══ Task material
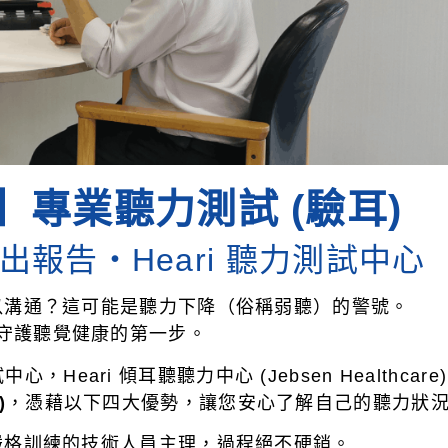
力
】
專業聽力測試 (驗耳)
試
出報告・Heari 聽力測試中心
以溝通？這可能是
聽力下降
（俗稱弱聽）的警號。
務
守護聽覺健康的第一步。
ari 傾耳聽聽力中心 (Jebsen Healthcare)
)
，
憑藉以下四大優勢，讓您安心了解自己的聽力狀
嚴格訓練的技術人員主理，過程絕不硬銷。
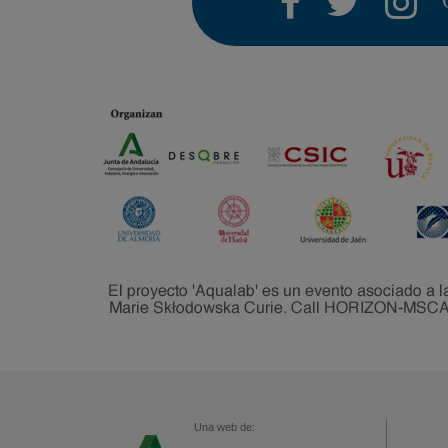
Una web de:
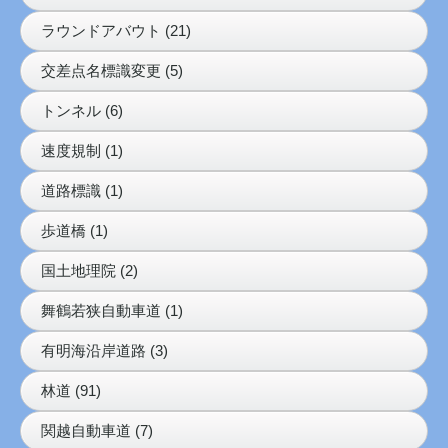
ラウンドアバウト (21)
交差点名標識変更 (5)
トンネル (6)
速度規制 (1)
道路標識 (1)
歩道橋 (1)
国土地理院 (2)
舞鶴若狭自動車道 (1)
有明海沿岸道路 (3)
林道 (91)
関越自動車道 (7)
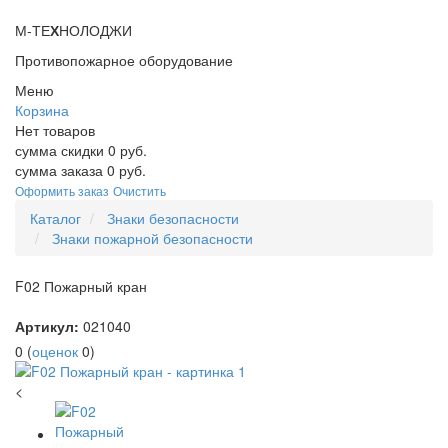
М-ТЕ
Х
НОЛОДЖИ
Противопожарное оборудование
Меню
Корзина
Нет товаров
сумма скидки
0
руб.
сумма заказа
0
руб.
Оформить заказ
Очистить
Каталог
Знаки безопасности
Знаки пожарной безопасности
F02 Пожарный кран
Артикул:
021040
0
(
оценок
0
)
<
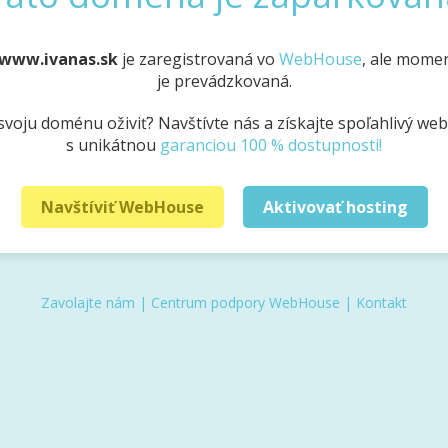
www.ivanas.sk
je zaregistrovaná vo
WebHouse
, ale momen
je prevádzkovaná.
svoju doménu oživiť? Navštívte nás a získajte spoľahlivý we
s unikátnou
garanciou 100 % dostupnosti!
Navštíviť WebHouse
Aktivovať hosting
Zavolajte nám
|
Centrum podpory WebHouse
|
Kontakt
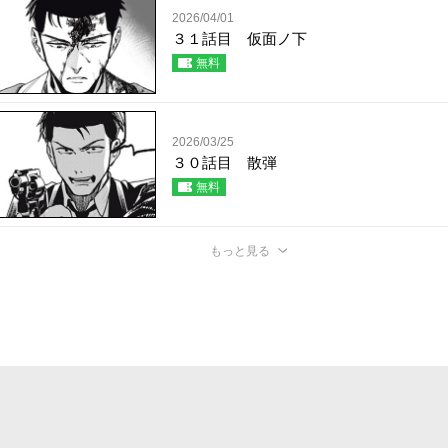
2026/04/01
３１話目 仮面ノ下
無料
2026/03/25
３０話目 散弾
無料
もっと見る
════
Check the data line by line and report how many lines contain "WebHouse" as a word or string, giving nothing besides the number.

**Your response:**
3